We had a good chat that day. We grabbed a photo. Afterwards, my wife and I jumped on the ferry back to Circular Quay, and I remember thinking, ‘that may have been the last time that I’ve seen Terry.’
And, it was.
Terry McDermott died this week. According to media reports, he died on 1st September. Tez managed to squeeze an extra two years out of life.
He was a practical guy. And his reaction to his cancer diagnosis was also practical. A week after we chatted, he wound-down his Watssup paddle board business and moved back home to Hargraves Beach.
Terry was a popular surf reporter on Central Coast radio — and that was how I first met him, at Coast Rock FM in March 1993. During his 21 years of surf reports for radio stations Coast Rock FM, SEA FM and 2GO, he was sometimes referred to as ‘Moondog’ and was well known for his support for local surfing talent and beach events.
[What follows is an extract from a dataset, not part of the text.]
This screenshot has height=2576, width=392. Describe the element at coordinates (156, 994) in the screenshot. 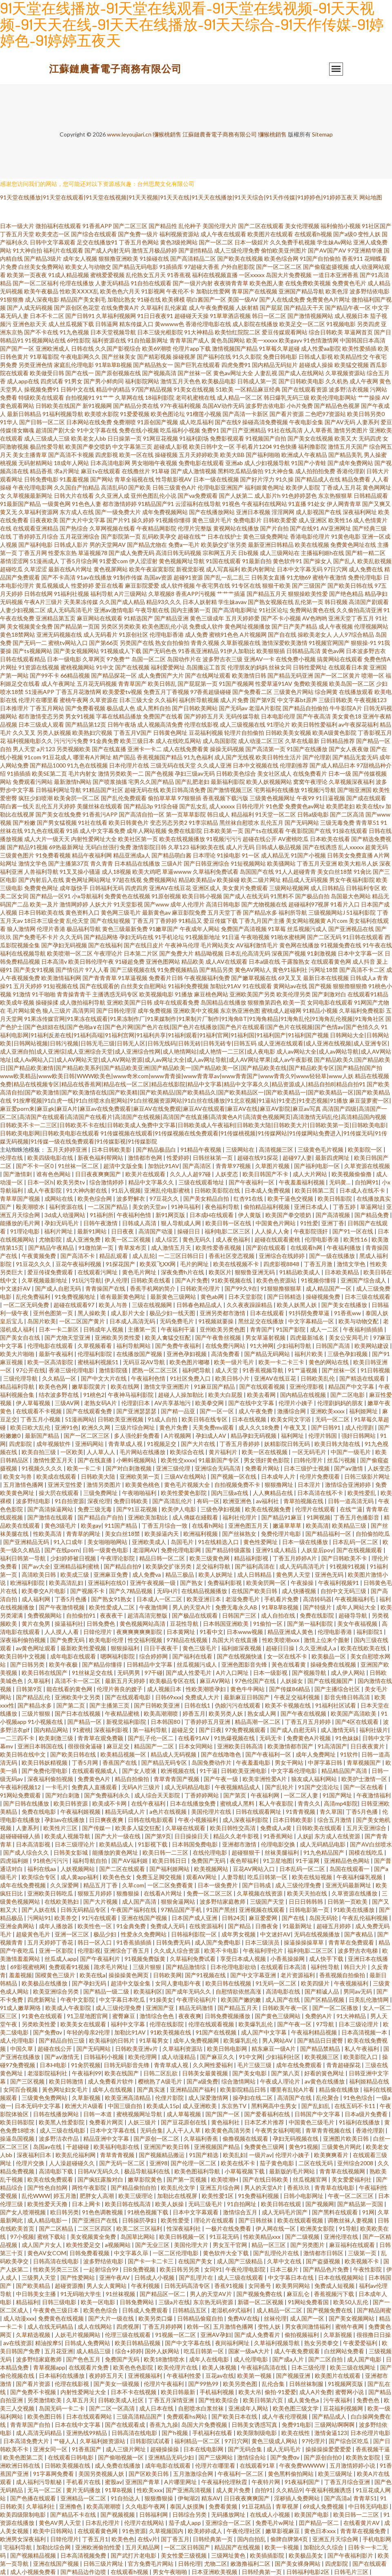

I see `欧美视频电影` at that location.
The day that surfing champ Kelly Slater visited Avoca Beach for the Mark Sainsbury Invitational in 1993, Terry was there to welcome him — and this was despite the event being hosted by a rival radio station.
I was taught to stand on a surfboard by Terry at his local beach — Soldiers Beach — this is where he operated his successful learn-to-surf school for 20 years. On the same day, he threw me into a rip, and taught me how to navigate my way safely back to shore.
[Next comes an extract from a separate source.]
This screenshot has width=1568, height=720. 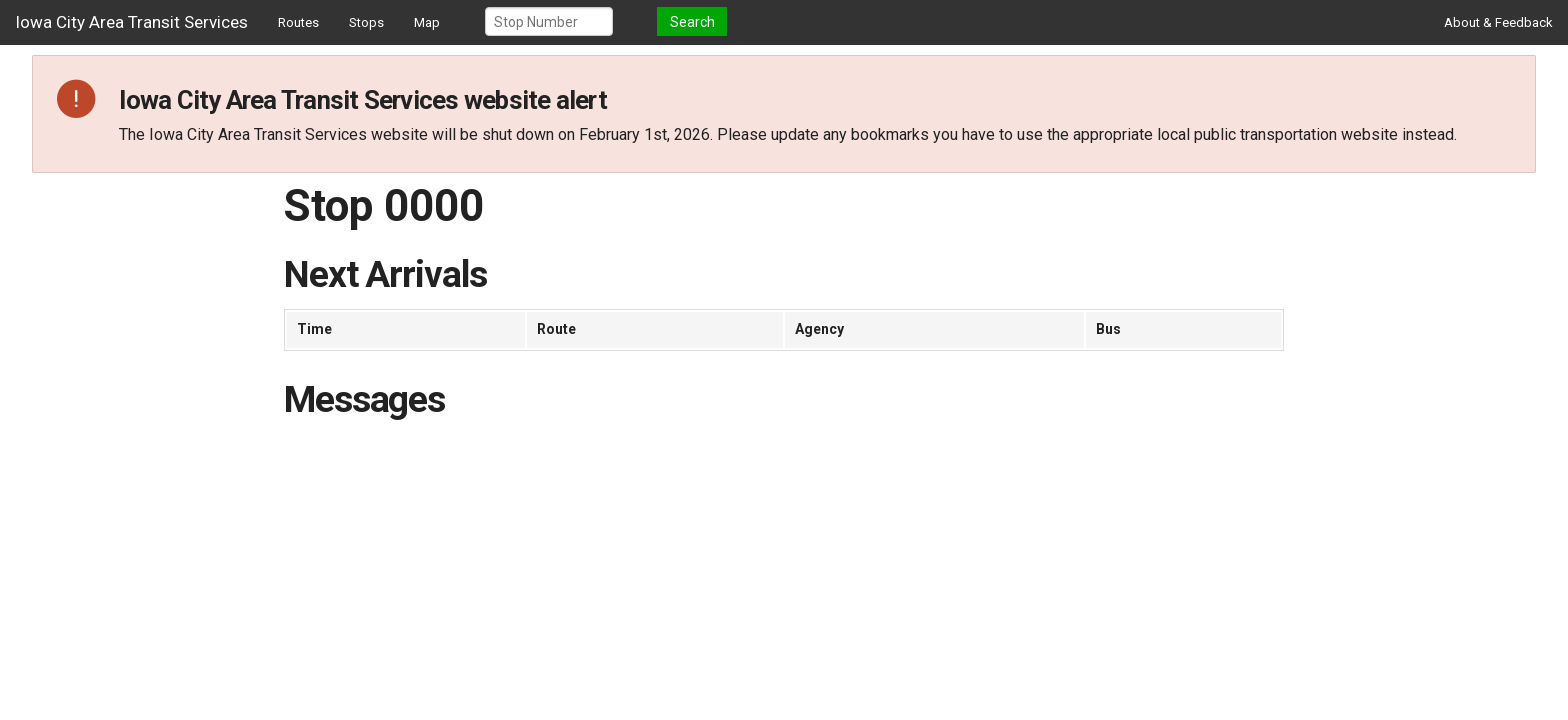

Terry spent most of his life at beaches, starting out as a semi-pro surfer and winning many comps. His professional lifeguard work for the Wyong Shire Council and Waverley Council saw him save the lives of many people. And his proactive safety-first mantra most likely saved many more lives.
In 2006, his employer, Waverley Council, signed a deal with Cordell Jigsaw Productions which saw cameras follow the activities of the professional lifeguards who were working at Sydney’s eastern suburbs. Bondi Rescue was a hit in Australia and overseas. The show won several Australian TV Logie Awards for Most Popular Factual Program. The success of this TV show made Terry and his lifeguard colleagues famous overseas. And, just like Steve Irwin, Terry found himself more famous overseas than he was in his own country!
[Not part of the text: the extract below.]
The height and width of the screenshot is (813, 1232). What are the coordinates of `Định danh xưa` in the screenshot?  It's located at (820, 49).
At one stage, the battle to win the TV ratings became so fierce that the boss of the rival TV network, David Gyngell, went down to the lifeguard tower at Bondi beach to ask Terry and his colleagues about the deal that they had signed for the TV show.
“We’ve got no deal. We’re simply employees of the local council who want cameras to follow us around the beach”, Terry told Gyngell. The Bondi Rescue arrangement was good for the TV network and the council, but it wasn’t necessarily a good deal for the lifeguards.
Before Terry retired to the Central Coast, my wife and I always enjoyed bumping-into Terry when we visited Bondi or Watsons Bay.
My phone is full of pics that I’d take each time I’d see Terry. He was a legend. And he was always happy to see us. He once invited me into the lifeguard tower at Bondi, and I was blown away that he had allowed me inside!
Jet lag from a New York trip in 2014 saw me visit Bondi beach at 6am on a Sunday. I arrived to find Tez preparing the beach for the day ahead. “Jump in the buggy mate. You can help me set up the flags and boards.”
So, there I was helping Terry on Bondi beach!
Although, I must admit he did most of the work.
You’ll most likely read a lot of commentary about Terry this week — it will be all positive, but sad. The one thing that will be missed is Terry’s energy and enthusiasm for his family, mates, colleagues and the beach.
Terry will be sadly missed. He’s gone way too early. And, today, we’re thinking about his son Matty and ‘The Mermaid.’